Тот чужанин, что приходил к ним в чулан на корабле, разряженный в рубаху дивного красного шелка с синим отливом, сейчас стоял за столом. И что-то говорил - чужая речь звучала резко, грохочуще. По левую руку от него сидел человек со страшными глазами.
- Ночью, на стоянке, она ударила по голове моего человека, поставленного стеречь добычу. - Объявил тем временем Огерсон. - А потом выкинула за борт голову дракона с моего драккара, спрыгнула и уплыла, цепляясь за неё. Да, и ещё сманила с собой вторую девку, заставив её бежать вместе с собой. Но мы вернули обеих беглянок. Не знаю, какая из неё выйдет рабыня, однако если ты, брат, захочешь принести жертву богам, тебе не надо будет искать, кого взять для этого - она вполне подойдет...
Свальд смолк, потому что Харальд шевельнулся, выкинув перед собой прямую руку. Опер её о стол раскрытой ладонью, а сам немного откинулся назад, вскинув голову - и прищурился, разглядывая полонянку.
С того места, где стоял Свальд, нельзя было понять, на какую из двух девок брат смотрит так пристально. Но ярлу Огерсону почему-то казалось, что Харальд глядит на вторую, изможденную и жалкую. Обойдя при этом вниманием темноволосую красавицу.
- Значит, она сумела сбежать, Свальд? - Наконец спросил брат. - Дала одному из твоих людей по голове, украла твоего дракона и уплыла на нем? Что ж, будь она мужчиной, я бы взял её в свой хирд.
Викинги ответили дружным хохотом. Харальд медленно, как бы нехотя, улыбнулся. Свальд, опускаясь на свое место, облегченно выдохнул. Воины смеются - значит, все воспринято как развлечение. Плох тот пир, на котором не расскажут забавную историю... дважды плох тот, на котором никто ни разу не рассмеялся.
В конце концов, все вышло не так уж плохо. Он развлек воинов, рассказав им про рабыню, посмевшую бежать, и заставил улыбнуться брата.
Харальд, не глядя на него, повел ладонью. Рядом тут же привстал из-за стола Кейлев, состарившийся, но ещё крепкий викинг, смотревший за Хааленсваге, когда хозяин уходил в походы. Как человек, близкий к ярлу, он сидел по левую руку от него...
- Убери отсюда девок. - Негромко приказал Харальд. - Эту, светловолосую, с синими глазами - помыть и ко мне в опочивальню. А вторую...

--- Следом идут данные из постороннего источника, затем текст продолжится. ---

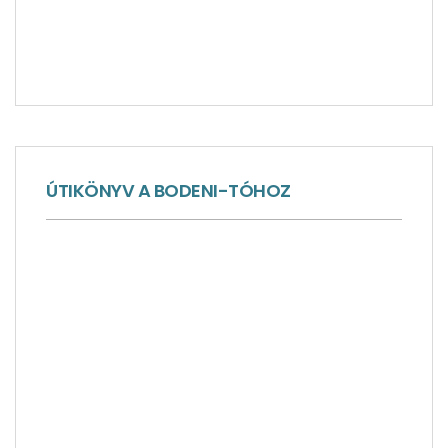
ÚTIKÖNYV A BODENI-TÓHOZ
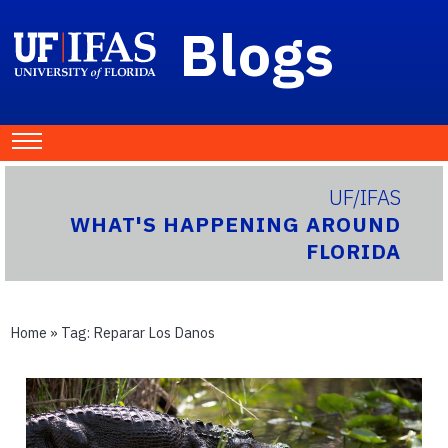
Blogs
UF/IFAS
WHAT'S HAPPENING AROUND
FLORIDA
Home
» Tag:
Reparar Los Danos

Он на мгновенье задумался. Красавица все-таки подарок брата. Да и потом... жизнь женщин, приходящих в его опочивальню, коротка. А зима на севере долгая.
- Вторую запри там, где её никто не тронет. Завтра переведешь в дом рабов.
От стола, где сидел чужанин со страшными глазами, к Забаве с Красавой подошел крепкий старик. С ярко-белыми волосами, заплетенными в две короткие косицы - и не поймешь, то ли сам от рожденья такой беловолосый, то ли это седина выбелила голову. Подошедший что-то сказал, и чужане, приведшие их на пир, с гоготом отошли.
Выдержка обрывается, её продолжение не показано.